The PACT units drift slowly downwards, relying on presenting their firm wall of iron - seven, close-knit hammers collapsing upon Cera. But I feel no fear. No apprehension. This is what the CSDF has been theorycrafting and preparing for for decades. Their wall of iron is met with volleys of missiles and the peering lasers of defenses and ships alike, daring any pilot to take a single step out of position. Whenever a flaw appears in the PACT line, it is ended. Both sides feel painfully slow to someone like me, but that is to be expected.
The hum of the Skip drives slowly grows louder, rumbling at the base of my skull. The Sunrider… she yearns to taste the other void. Born to walk where no other ship can, she wants to see it for her first time. I know she’s ready. I know she’s waiting. I see the Ceran admirals and captains maneuver their ships into position for the coming battle - to pierce the curtain of steel surrounding our world and transform their perfect little battle line into a hundred little brawls - in those, our wolfpacks excel and our cruisers are better supported, and our battleships can thunder on without a care. I-
Jump event. Big jump event. A ship hangs over Cera - as large as some great asteroid, yet obviously manmade. Plated with that red metal that sets the tone for world conquest, I have time only to read the nameplate - RCNS Legion - before trinities light themselves, and sweep across the orbits of my homeworld.
…
…pain…
The Sunrider… she is in disarray. Emergency lighting consumes her halls, mighty plate and dense hull reinforcement drifts into space as vapour, her machines screaming as they struggle to coordinate. I feel overwhelmed, one of a few communications nodes that has not failed, and thus I am forced to collate and shunt data even as I clutch my head.

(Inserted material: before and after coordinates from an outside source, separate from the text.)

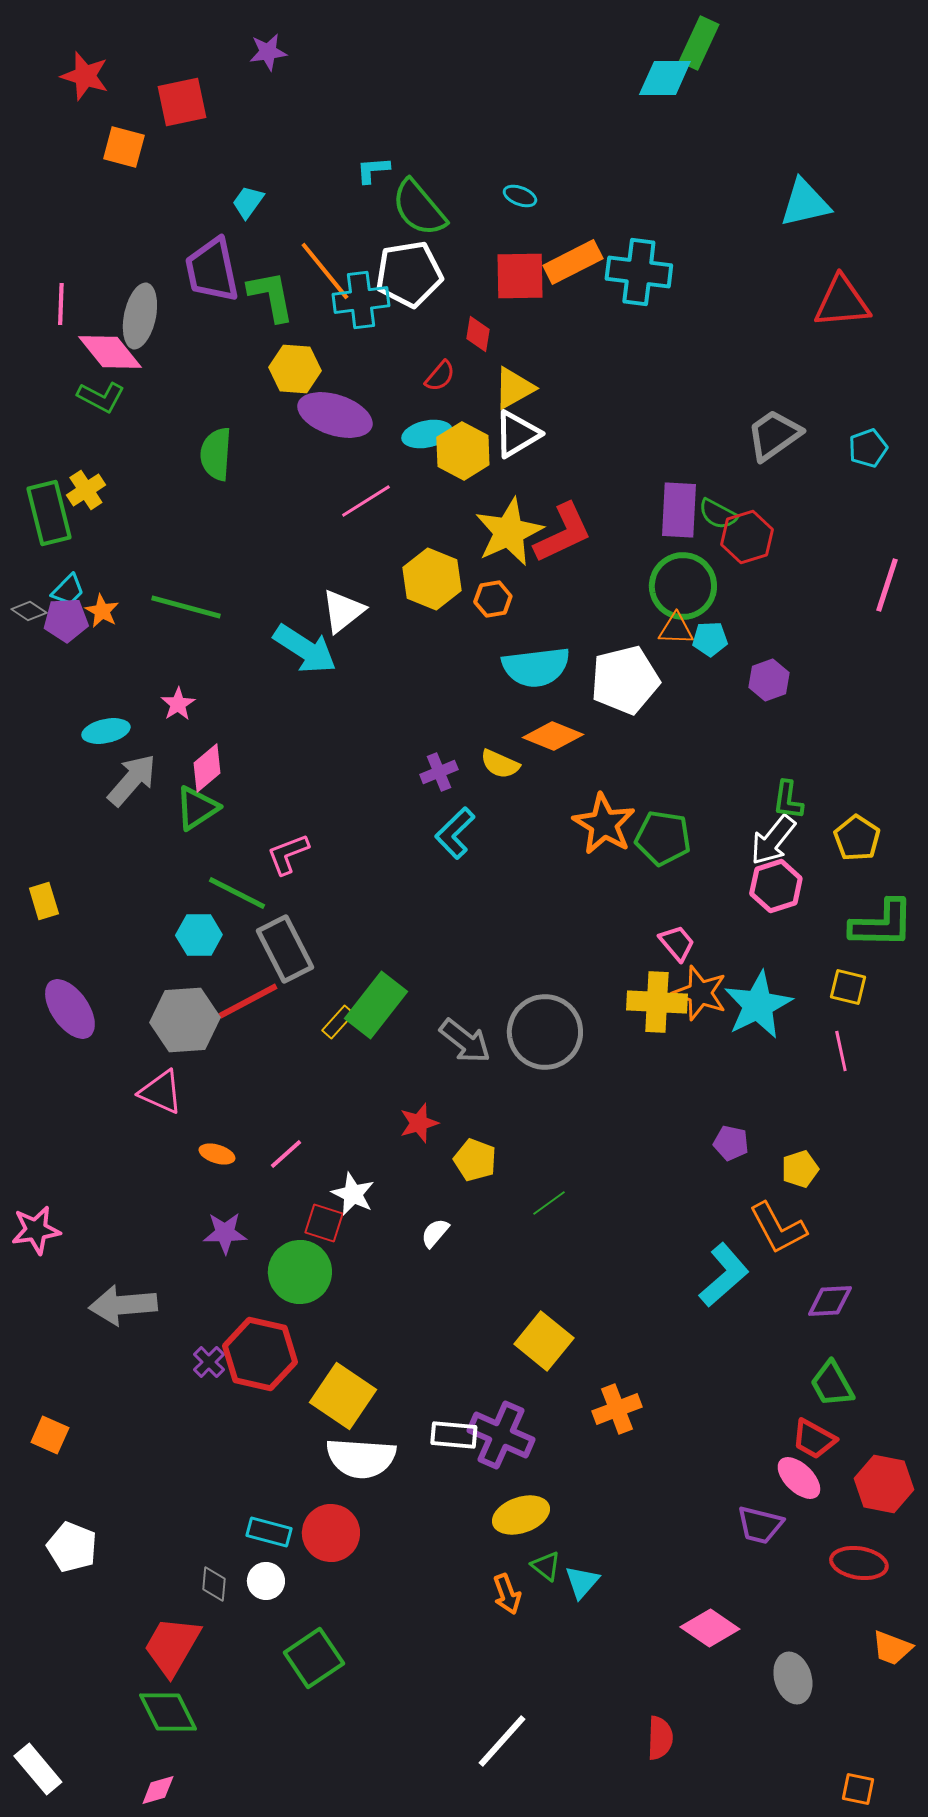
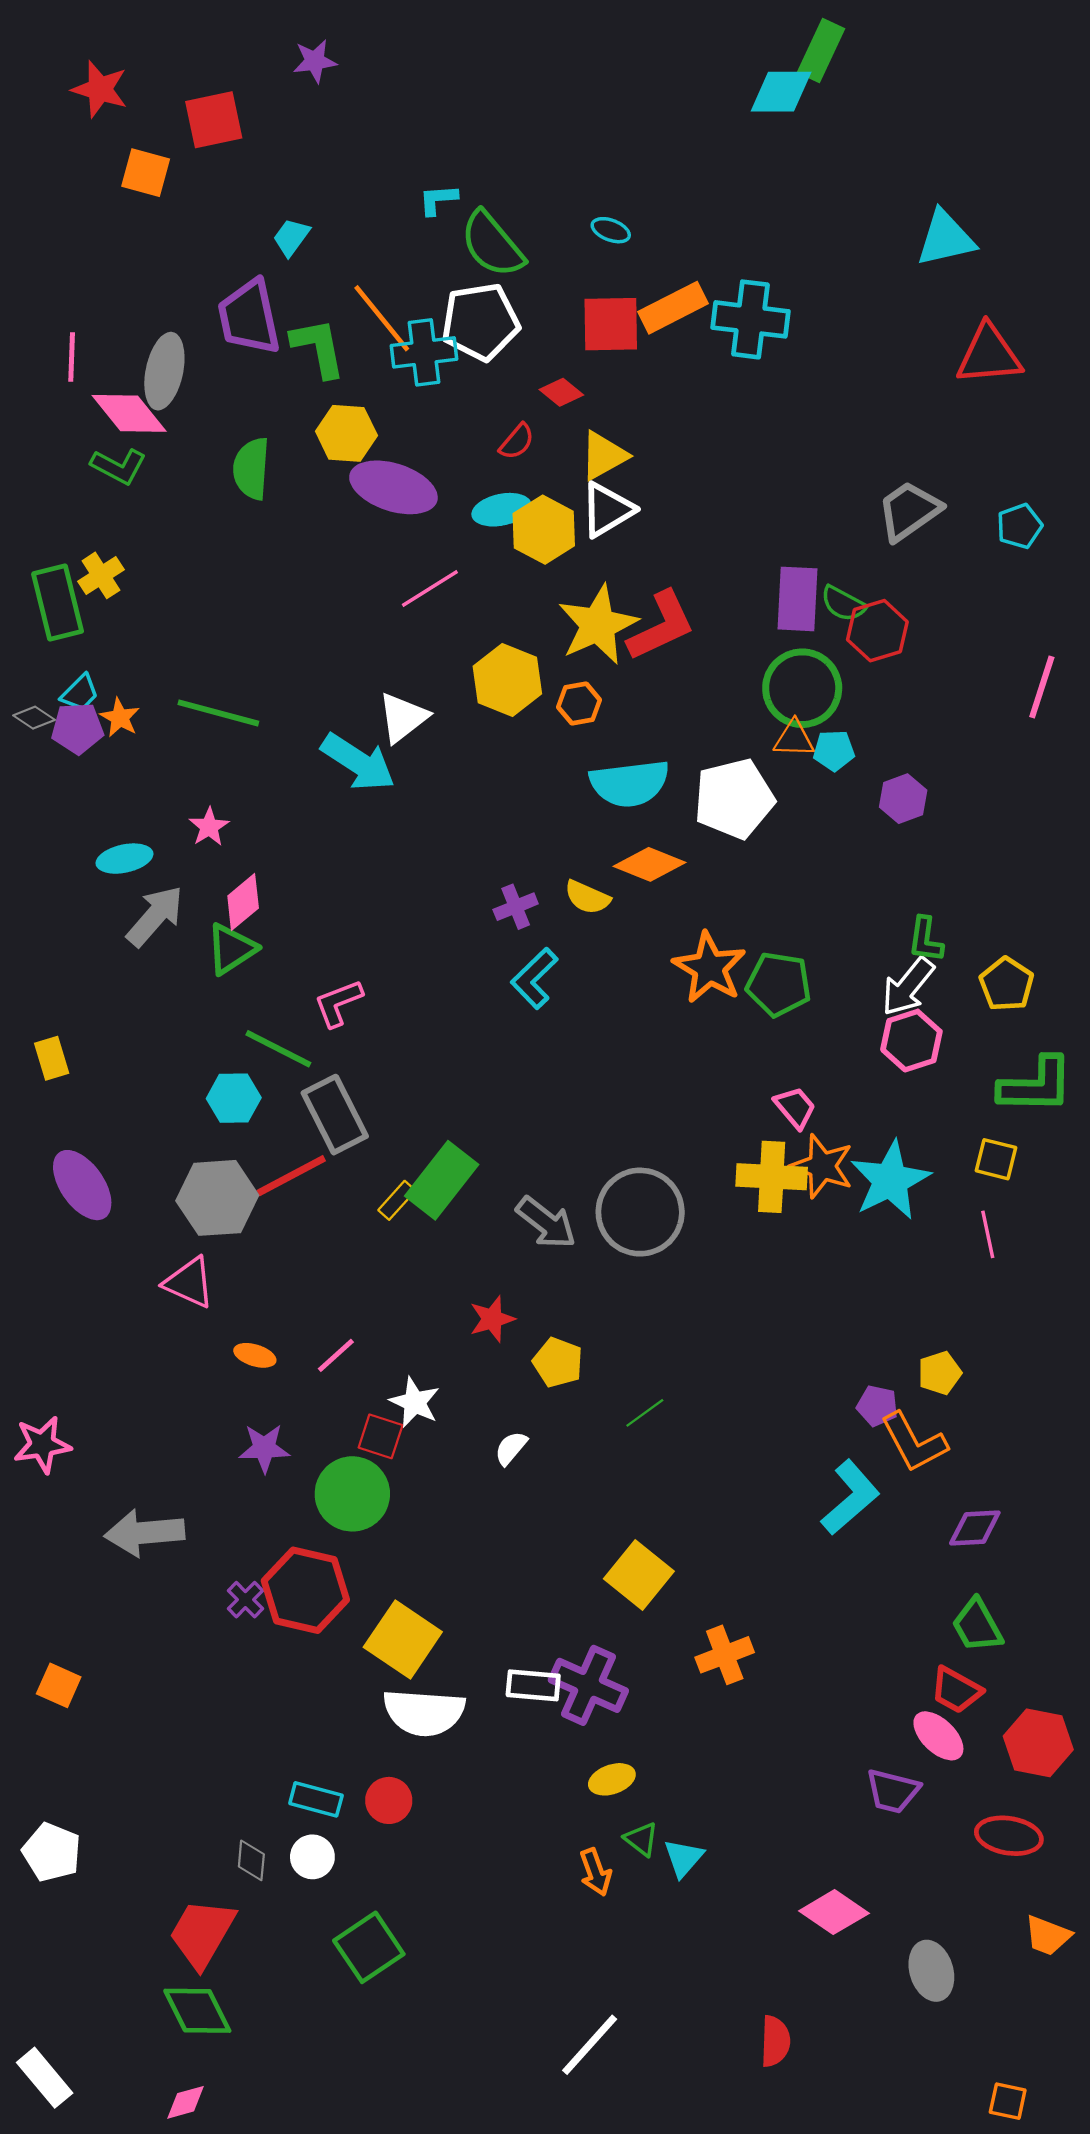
red diamond: (478, 334) -> (561, 392), turned -60
green semicircle: (216, 454) -> (251, 469), moved
purple pentagon: (731, 1143) -> (877, 1406), moved
yellow ellipse: (521, 1515) -> (612, 1779), size x0.7
red circle: (331, 1533) -> (389, 1800), size x0.7
white pentagon: (72, 1547) -> (52, 1852), moved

The well-planned fleet action that would’ve cut down the invaders or raiders or whatever they intended to be is drifting, faintly firing into the unbroken masses of ships that now pick them apart. The defense grid is shattered, surviving pieces helpless without support. I seal a hull section, venting it instead of allowing a fire to spread. Someone dies.
Someone else is yelling at me. I can’t hear her. I pick up a sensory song - my electronic eyes… the Sunrider’s eyes… are trying to tell me something. A big, red spike from the enemy ship. Now that I look at it, it seems kind of like a spinal cannon… but what is it pointed at?
The laser touches down.
“Bye, Kayto! Bring back something for me!” she says as she waves goodbye. I wave back, not that the polarized tiny windows would let her see.
I check. I recheck. I ask abandoned sensor stations for a second opinion. Every time it is the same. Cera City is gone, and a smoldering crater has replaced it.
“Don’t worry Maray. I’ll make sure to visit as often as I can.”
The planet is taken.
“I’ll make sure to visit…”
I can taste the ash….
“...as often as I can.”
…She’s still yelling at me. I don’t think she’s seen it yet, despite her desperation. “...ip…arged… we need to GO CAPTAIN!” I look up at her with glassy eyes. Our arms ache, our circuits burn, our heart is frozen, our reactors straining under the Skip charge built for FTL. I… I have to get us out of here. They’re coming. We need to go.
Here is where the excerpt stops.